The event gathered over 500 scholars, policymakers, and practitioners from more than 100 countries. The forum advances the relatively new interdisciplinary field of Shiology, a holistic framework that conceives food not simply as nourishment, but as part of a system linking ecology, nutrition, culture, behavior, economics, and governance.
In Haikou, participants discussed global food-system challenges, from hunger and food security to environmental degradation, climate change, and sustainable supply chains.
According to forum experts, food systems today contribute significantly to global greenhouse-gas emissions, consume large shares of freshwater, and have extensive environmental and societal impacts.
Dr. Gabrillo was not only a participant but one of the official panelists, bringing to the table her long experience in development communication, agricultural communication, rural development, and work with farming and coastal communities in Eastern Visayas.
Her voice offered a viewpoint rooted in real experiences of Filipino smallholders, youth groups, and households vulnerable to disasters and climate impacts.

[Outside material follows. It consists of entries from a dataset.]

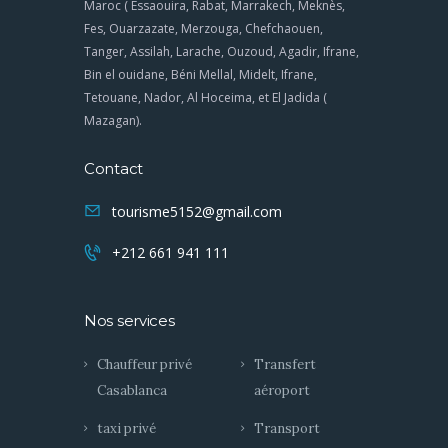
Maroc ( Essaouira, Rabat, Marrakech, Meknès,
Fes, Ouarzazate, Merzouga, Chefchaouen,
Tanger, Assilah, Larache, Ouzoud, Agadir, Ifrane,
Bin el ouidane, Béni Mellal, Midelt, Ifrane,
Tetouane, Nador, Al Hoceima, et El Jadida (
Mazagan).
Contact
tourisme5152@gmail.com
+212 661 941 111
Nos services
Chauffeur privé
Transfert
Casablanca
aéroport
taxi privé
Transport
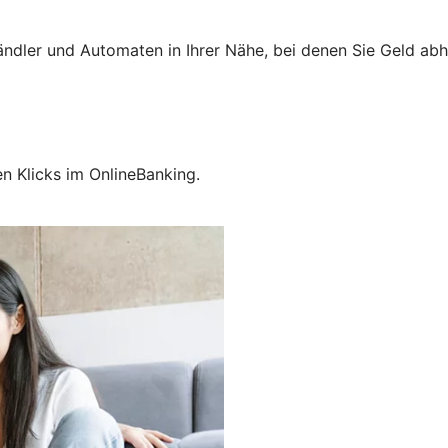
Händler und Automaten in Ihrer Nähe, bei denen Sie Geld ab
en Klicks im OnlineBanking.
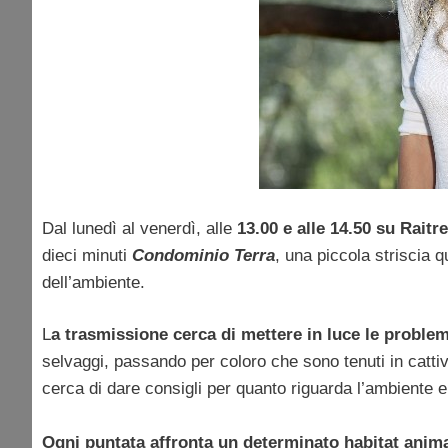
Dal lunedì al venerdì, alle
13.00 e alle 14.50 su Raitre
dieci minuti
Condominio Terra
, una piccola striscia 
dell’ambiente.
L
a trasmissione cerca di mettere in luce le proble
selvaggi, passando per coloro che sono tenuti in cattività
cerca di dare consigli per quanto riguarda l’ambiente e
Ogni puntata affronta un determinato habitat anim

These are perspectives often underrepresented in global fora.
This time, she also made history as the sole Filipino co-author of a newly launched publication called Global Food Systems & SDGs Report 2025: A Systematic Stocktake of Food System Issues and Solutions.
The 2025 report, released at the forum, reflects contributions from experts across 115 countries.

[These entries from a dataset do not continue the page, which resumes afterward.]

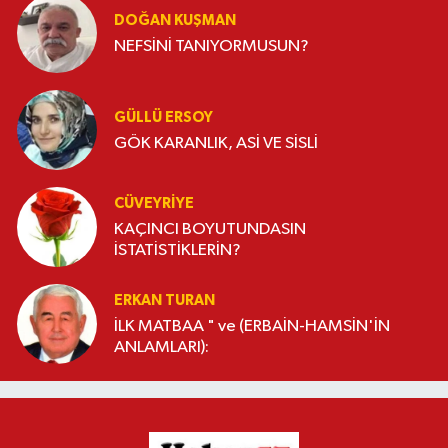
DOĞAN KUŞMAN
NEFSİNİ TANIYORMUSUN?
GÜLLÜ ERSOY
GÖK KARANLIK, ASİ VE SİSLİ
CÜVEYRIYE
KAÇINCI BOYUTUNDASIN
İSTATİSTİKLERİN?
ERKAN TURAN
İLK MATBAA " ve (ERBAİN-HAMSİN'İN
ANLAMLARI):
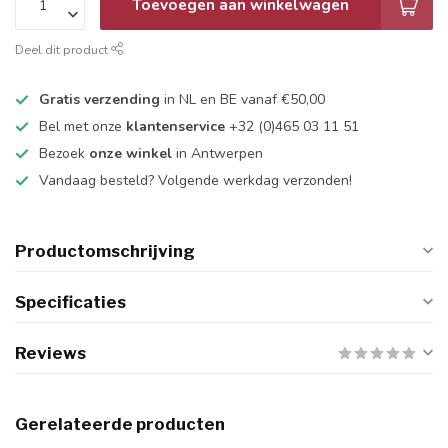
Toevoegen aan winkelwagen
Deel dit product
Gratis verzending
in NL en BE vanaf €50,00
Bel met onze
klantenservice
+32 (0)465 03 11 51
Bezoek
onze winkel
in Antwerpen
Vandaag besteld? Volgende werkdag verzonden!
Productomschrijving
Specificaties
Reviews
Gerelateerde producten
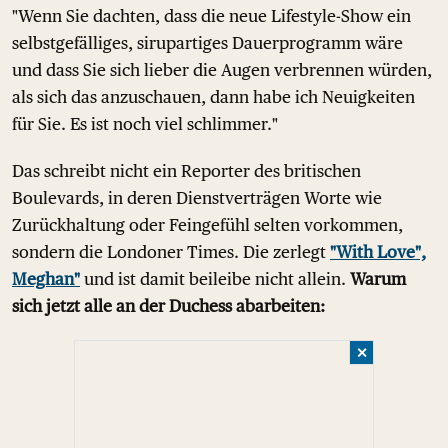
"Wenn Sie dachten, dass die neue Lifestyle-Show ein
selbstgefälliges, sirupartiges Dauerprogramm wäre
und dass Sie sich lieber die Augen verbrennen würden,
als sich das anzuschauen, dann habe ich Neuigkeiten
für Sie. Es ist noch viel schlimmer."
Das schreibt nicht ein Reporter des britischen
Boulevards, in deren Dienstverträgen Worte wie
Zurückhaltung oder Feingefühl selten vorkommen,
sondern die Londoner Times. Die zerlegt
"With Love",
Meghan"
und ist damit beileibe nicht allein.
Warum
sich jetzt alle an der Duchess abarbeiten:
✕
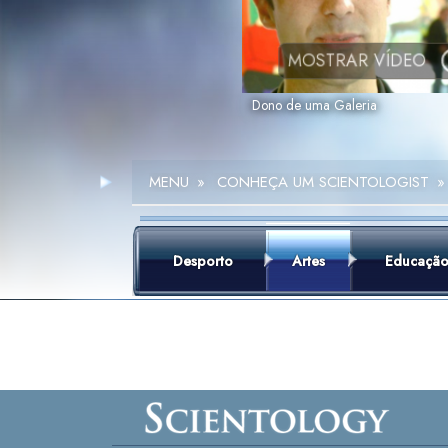
MOSTRAR VÍDEO
Dono de uma Galeria
MENU
»
CONHEÇA UM SCIENTOLOGIST
»
Desporto
Artes
Educaçã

Central to the report is a new analytical framework called “Five Food Needs.” According to the report, these are basic sustenance, dietary diversity, food safety, healthy longevity, and sustainable supply.
Dr. Gabrillo’s sections emphasize the role of food cultures, communication, and human behavior especially in archipelagic regions like the Philippines. She draws attention to how cultural identity shapes perceptions around nutrition and food safety, and how governance must consider local realities.
In particular, she shed light on challenges in areas like Eastern Visayas where rural communities, farmers, coastal households, and disaster-vulnerable populations face unique food access and supply constraints.
“It is an honor to represent VSU and VSU-DevCom in a global space that shapes how the world thinks about food. I’m grateful for the chance to bring stories and realities from Eastern Visayas to discussions often led by bigger economies. Our communities deserve to be heard,” she said.
With Dr. Gabrillo’s participation and contribution, VSU now has a direct bridge to global food-system research and discussions. Given her background, her involvement promises potential research collaborations, new program development, and more attention to the food-system realities in the Philippines.
Her presence in the World Shiology Forum and as co-author in a global report symbolically opens a new chapter not only for her career, but for VSU’s role in global food-system discourse.
This article is aligned with the Sustainable Development Goal (SDG) 2: Zero Hunger; SDG 3: Good Health and Well-being; SDG 4: Quality Education; SDG 12: Responsible Consumption and Production; SDG 13: Climate Action, and; SDG 17: Partnership for the Goals.